_Task statement:_
Restate all of the entries exactly, each line as it stands.

======== Input records ========

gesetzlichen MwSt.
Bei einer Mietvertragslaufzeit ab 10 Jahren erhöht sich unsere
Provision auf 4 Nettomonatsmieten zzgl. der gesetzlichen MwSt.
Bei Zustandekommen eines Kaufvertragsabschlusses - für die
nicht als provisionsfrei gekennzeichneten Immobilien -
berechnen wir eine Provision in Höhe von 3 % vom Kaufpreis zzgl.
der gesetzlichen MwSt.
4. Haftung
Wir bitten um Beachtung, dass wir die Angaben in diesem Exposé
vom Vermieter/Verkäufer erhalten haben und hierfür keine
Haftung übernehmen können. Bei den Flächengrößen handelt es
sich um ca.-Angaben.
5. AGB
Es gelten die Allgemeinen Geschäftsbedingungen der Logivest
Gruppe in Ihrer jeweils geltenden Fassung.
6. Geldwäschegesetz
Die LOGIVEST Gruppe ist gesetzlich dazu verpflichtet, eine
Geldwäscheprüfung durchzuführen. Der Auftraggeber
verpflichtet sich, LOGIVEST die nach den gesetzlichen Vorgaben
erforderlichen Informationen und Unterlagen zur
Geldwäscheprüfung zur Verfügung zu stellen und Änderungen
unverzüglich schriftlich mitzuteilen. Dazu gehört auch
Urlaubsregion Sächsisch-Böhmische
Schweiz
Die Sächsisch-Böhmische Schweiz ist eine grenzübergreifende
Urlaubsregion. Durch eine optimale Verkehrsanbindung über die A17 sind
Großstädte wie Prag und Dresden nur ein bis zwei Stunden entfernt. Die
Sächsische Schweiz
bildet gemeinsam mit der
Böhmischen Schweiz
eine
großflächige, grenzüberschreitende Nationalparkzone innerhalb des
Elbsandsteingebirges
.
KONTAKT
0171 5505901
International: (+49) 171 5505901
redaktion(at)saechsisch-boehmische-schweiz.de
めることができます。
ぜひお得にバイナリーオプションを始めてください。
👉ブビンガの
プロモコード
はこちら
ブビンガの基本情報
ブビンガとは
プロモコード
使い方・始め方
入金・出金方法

========

_Completed exercise:_
gesetzlichen MwSt.
Bei einer Mietvertragslaufzeit ab 10 Jahren erhöht sich unsere
Provision auf 4 Nettomonatsmieten zzgl. der gesetzlichen MwSt.
Bei Zustandekommen eines Kaufvertragsabschlusses - für die
nicht als provisionsfrei gekennzeichneten Immobilien -
berechnen wir eine Provision in Höhe von 3 % vom Kaufpreis zzgl.
der gesetzlichen MwSt.
4. Haftung
Wir bitten um Beachtung, dass wir die Angaben in diesem Exposé
vom Vermieter/Verkäufer erhalten haben und hierfür keine
Haftung übernehmen können. Bei den Flächengrößen handelt es
sich um ca.-Angaben.
5. AGB
Es gelten die Allgemeinen Geschäftsbedingungen der Logivest
Gruppe in Ihrer jeweils geltenden Fassung.
6. Geldwäschegesetz
Die LOGIVEST Gruppe ist gesetzlich dazu verpflichtet, eine
Geldwäscheprüfung durchzuführen. Der Auftraggeber
verpflichtet sich, LOGIVEST die nach den gesetzlichen Vorgaben
erforderlichen Informationen und Unterlagen zur
Geldwäscheprüfung zur Verfügung zu stellen und Änderungen
unverzüglich schriftlich mitzuteilen. Dazu gehört auch
Urlaubsregion Sächsisch-Böhmische
Schweiz
Die Sächsisch-Böhmische Schweiz ist eine grenzübergreifende
Urlaubsregion. Durch eine optimale Verkehrsanbindung über die A17 sind
Großstädte wie Prag und Dresden nur ein bis zwei Stunden entfernt. Die
Sächsische Schweiz
bildet gemeinsam mit der
Böhmischen Schweiz
eine
großflächige, grenzüberschreitende Nationalparkzone innerhalb des
Elbsandsteingebirges
.
KONTAKT
0171 5505901
International: (+49) 171 5505901
redaktion(at)saechsisch-boehmische-schweiz.de
めることができます。
ぜひお得にバイナリーオプションを始めてください。
👉ブビンガの
プロモコード
はこちら
ブビンガの基本情報
ブビンガとは
プロモコード
使い方・始め方
入金・出金方法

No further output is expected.